Local citizens will have their first opportunity to comment next week on an ordinance that would allow county officials to trade density requirements for cash in certain proposed townhome and condominium developments.

The first of two public hearings is scheduled for 6 p.m. on Thursday, June 14, in Sussex County Council chambers in front of the county’s Planning and Zoning Commission. The second hearing is scheduled for 10 a.m. on June 26 in front of the council.

The Environmentally Sensitive Developing Area (ESDA) around Delaware’s Inland Bays is considered a growth zone and would be subject to higher density through the ordinance. The overlay was approved in 2003 to “protect and enhance the water quality” of and “provide for orderly development” around the bays.

Under the ordinance, which also calls for increased open-space regulations and buffer requirements, council would charge developers $15,000, or $20,000 in the sensitive overlay, for every unit that exceeds density requirements in the two-unit-per-acre AR-1 zone, where the practice would be permitted. The money raised through the ordinance would be used for open-space preservation.

Council approved a similar ordinance last April, allowing single-family developments to exceed density requirements for money. Dollar amounts are identical in that ordinance, which has been considered largely unsuccessful because of loopholes allowing developers to change zones to skirt the tax.

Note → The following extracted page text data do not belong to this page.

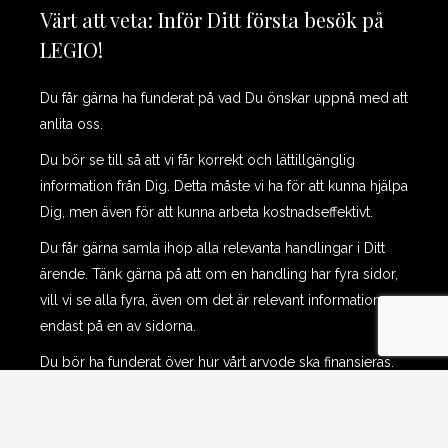
Värt att veta: Inför Ditt första besök på
LEGIO!
Du får gärna ha funderat på vad Du önskar uppnå med att
anlita oss.
Du bör se till så att vi får korrekt och lättillgänglig
information från Dig. Detta måste vi ha för att kunna hjälpa
Dig, men även för att kunna arbeta kostnadseffektivt.
Du får gärna samla ihop alla relevanta handlingar i Ditt
ärende. Tänk gärna på att om en handling har fyra sidor,
vill vi se alla fyra, även om det är relevant information
endast på en av sidorna.
Du bör ha funderat över hur vårt arvode ska finansieras.
Vi kan hjälpa Dig självklart med att undersöka
möjligheten att få rättsskydd eller rättshjälp. Däremot får
Du gärna ta fram en kopia på Ditt försäkringsbrev då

That loophole could still persist.

The new ordinance, authored and introduced by Vance Phillips (R-5th) seems to have majority support in Georgetown, with only Lynn Rogers (D-3rd) and George Cole (R-4th) recently speaking out against it. Opposition has been focused mainly on the inclusion of the environmentally sensitive overlay in the ordinance.

Cole has called the ordinance a “good” one, except for where it applies on such sensitive lands. Phillips has continually contended that the ordinance will serve to avert higher-density developments and provide a much-needed funding stream for open-space preservation as transfer tax revenues continue to decrease. Only Cole and Rogers — who voted for the single-family ordinance last April — have vocally opposed the concept.

“I don’t want to be blasted for selling all of Sussex County for money,” Rogers said when council first discussed the ordinance in April. “I don’t want to end up with an ordinance that allows you to buy your way out of the comprehensive plan.”

“We ought to be rezoning property because there’s a need or because it’s compatible, but never for money,” Cole added earlier.